» WORK INSTRUCTIONS
Each entry is to be retyped exactly as it appears, and each image is to be dropped.

» SOURCE MATERIAL
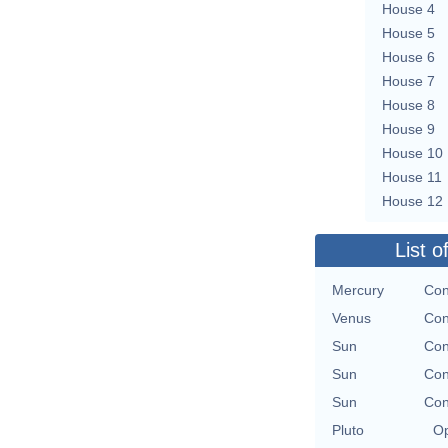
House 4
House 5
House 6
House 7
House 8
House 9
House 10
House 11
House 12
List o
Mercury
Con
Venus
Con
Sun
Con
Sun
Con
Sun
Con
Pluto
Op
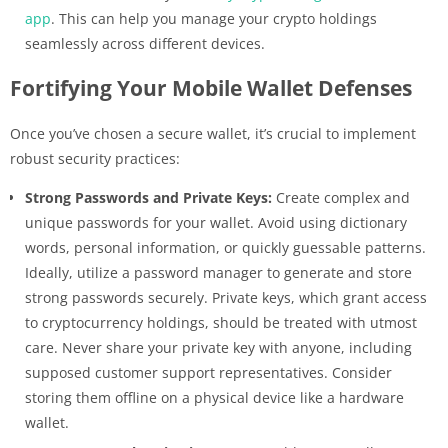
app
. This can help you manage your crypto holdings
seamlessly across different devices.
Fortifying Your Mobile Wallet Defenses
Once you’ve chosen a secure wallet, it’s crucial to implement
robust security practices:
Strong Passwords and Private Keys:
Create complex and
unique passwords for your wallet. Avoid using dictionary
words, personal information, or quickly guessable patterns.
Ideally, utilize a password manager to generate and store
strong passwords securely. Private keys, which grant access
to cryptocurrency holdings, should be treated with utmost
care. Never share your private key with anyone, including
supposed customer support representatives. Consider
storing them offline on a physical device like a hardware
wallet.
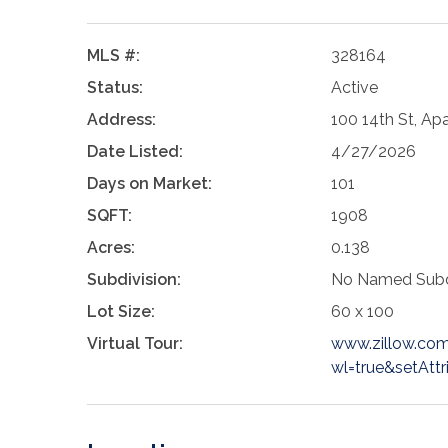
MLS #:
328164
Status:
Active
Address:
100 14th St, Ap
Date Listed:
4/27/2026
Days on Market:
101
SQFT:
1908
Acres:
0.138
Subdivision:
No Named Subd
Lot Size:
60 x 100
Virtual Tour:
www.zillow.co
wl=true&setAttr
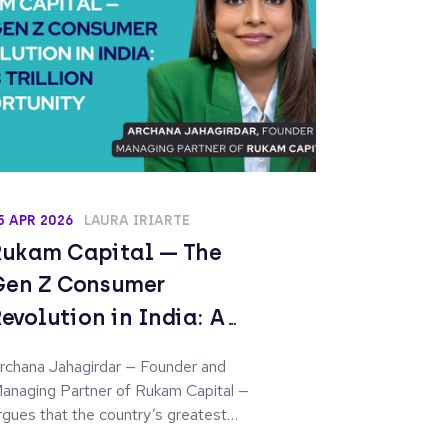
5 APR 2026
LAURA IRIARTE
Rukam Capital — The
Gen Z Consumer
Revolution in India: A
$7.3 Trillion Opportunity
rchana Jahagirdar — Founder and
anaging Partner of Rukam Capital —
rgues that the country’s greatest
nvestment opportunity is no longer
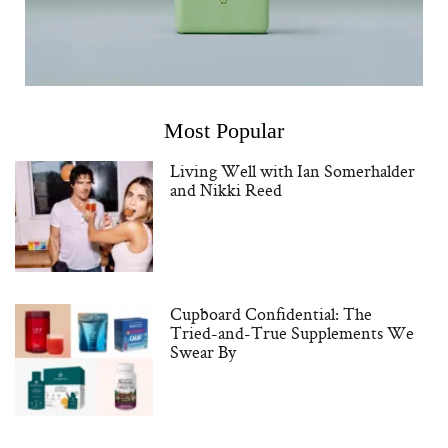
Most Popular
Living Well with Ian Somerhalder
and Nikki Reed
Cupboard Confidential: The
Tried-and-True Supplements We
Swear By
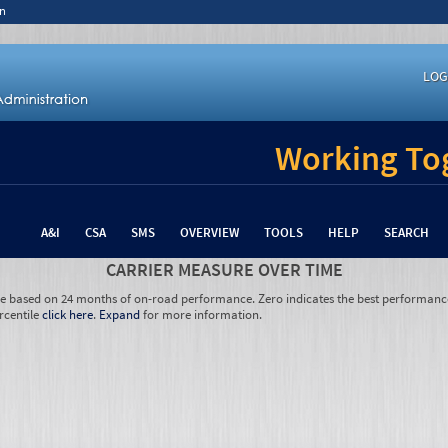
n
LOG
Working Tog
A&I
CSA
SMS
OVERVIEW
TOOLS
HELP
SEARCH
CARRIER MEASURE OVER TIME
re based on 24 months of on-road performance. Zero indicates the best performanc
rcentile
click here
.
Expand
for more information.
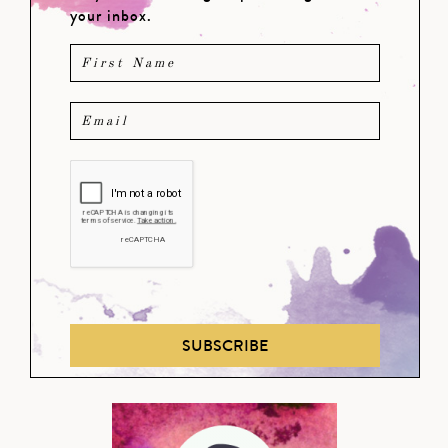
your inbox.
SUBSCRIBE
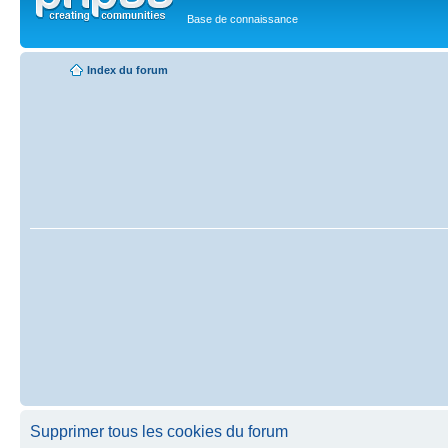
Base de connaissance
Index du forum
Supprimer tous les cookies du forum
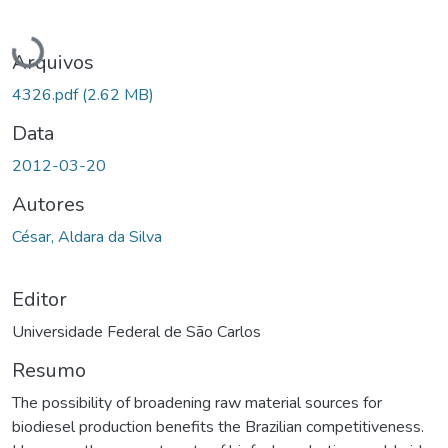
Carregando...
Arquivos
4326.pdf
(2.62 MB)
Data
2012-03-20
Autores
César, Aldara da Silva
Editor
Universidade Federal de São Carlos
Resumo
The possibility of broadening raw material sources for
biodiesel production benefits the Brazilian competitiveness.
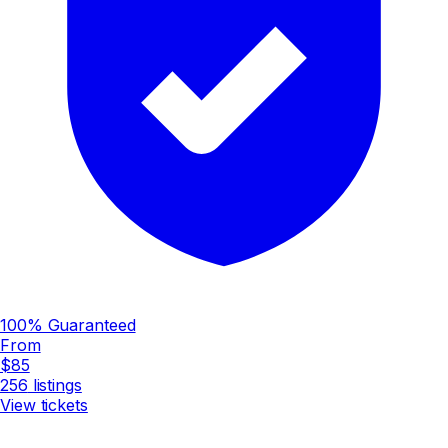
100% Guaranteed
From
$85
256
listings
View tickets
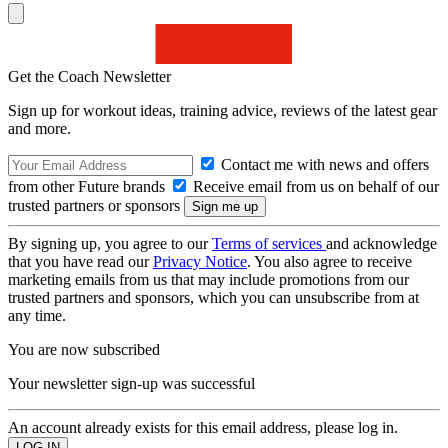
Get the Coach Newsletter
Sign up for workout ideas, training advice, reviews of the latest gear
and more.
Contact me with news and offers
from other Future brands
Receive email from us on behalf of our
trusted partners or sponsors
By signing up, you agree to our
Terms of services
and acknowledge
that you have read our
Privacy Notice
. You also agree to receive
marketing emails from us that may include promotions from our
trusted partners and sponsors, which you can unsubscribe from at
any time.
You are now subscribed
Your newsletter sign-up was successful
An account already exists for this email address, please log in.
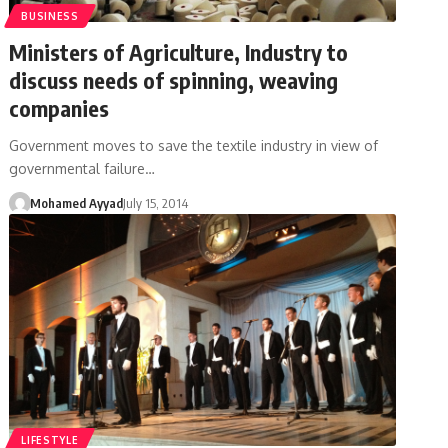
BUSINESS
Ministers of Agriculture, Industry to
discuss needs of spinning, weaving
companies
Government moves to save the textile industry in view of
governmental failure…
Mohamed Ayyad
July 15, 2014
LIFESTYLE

» ANSWER SECTION
House 4
House 5
House 6
House 7
House 8
House 9
House 10
House 11
House 12
List o
Mercury
Con
Venus
Con
Sun
Con
Sun
Con
Sun
Con
Pluto
Op
app
. This can help you manage your crypto holdings
seamlessly across different devices.
Fortifying Your Mobile Wallet Defenses
Once you’ve chosen a secure wallet, it’s crucial to implement
robust security practices:
Strong Passwords and Private Keys:
Create complex and
unique passwords for your wallet. Avoid using dictionary
words, personal information, or quickly guessable patterns.
Ideally, utilize a password manager to generate and store
strong passwords securely. Private keys, which grant access
to cryptocurrency holdings, should be treated with utmost
care. Never share your private key with anyone, including
supposed customer support representatives. Consider
storing them offline on a physical device like a hardware
wallet.
MLS #:
328164
Status:
Active
Address:
100 14th St, Ap
Date Listed:
4/27/2026
Days on Market:
101
SQFT:
1908
Acres:
0.138
Subdivision:
No Named Subd
Lot Size:
60 x 100
Virtual Tour:
www.zillow.co
wl=true&setAttr
5 APR 2026
LAURA IRIARTE
Rukam Capital — The
Gen Z Consumer
Revolution in India: A
$7.3 Trillion Opportunity
rchana Jahagirdar — Founder and
anaging Partner of Rukam Capital —
rgues that the country’s greatest
nvestment opportunity is no longer
Most Popular
Living Well with Ian Somerhalder
and Nikki Reed
Cupboard Confidential: The
Tried-and-True Supplements We
Swear By
n
LOG
Working Tog
A&I
CSA
SMS
OVERVIEW
TOOLS
HELP
SEARCH
CARRIER MEASURE OVER TIME
re based on 24 months of on-road performance. Zero indicates the best performanc
rcentile
click here
.
Expand
for more information.
your inbox.
SUBSCRIBE
Base de connaissance
Index du forum
Supprimer tous les cookies du forum
Carregando...
Arquivos
4326.pdf
(2.62 MB)
Data
2012-03-20
Autores
César, Aldara da Silva
Editor
Universidade Federal de São Carlos
Resumo
The possibility of broadening raw material sources for
biodiesel production benefits the Brazilian competitiveness.
100% Guaranteed
From
$85
256
listings
View tickets
Get the Coach Newsletter
Sign up for workout ideas, training advice, reviews of the latest gear
and more.
Contact me with news and offers
from other Future brands
Receive email from us on behalf of our
trusted partners or sponsors
By signing up, you agree to our
Terms of services
and acknowledge
that you have read our
Privacy Notice
. You also agree to receive
marketing emails from us that may include promotions from our
trusted partners and sponsors, which you can unsubscribe from at
any time.
You are now subscribed
Your newsletter sign-up was successful
An account already exists for this email address, please log in.
BUSINESS
Ministers of Agriculture, Industry to
discuss needs of spinning, weaving
companies
Government moves to save the textile industry in view of
governmental failure…
Mohamed Ayyad
July 15, 2014
LIFESTYLE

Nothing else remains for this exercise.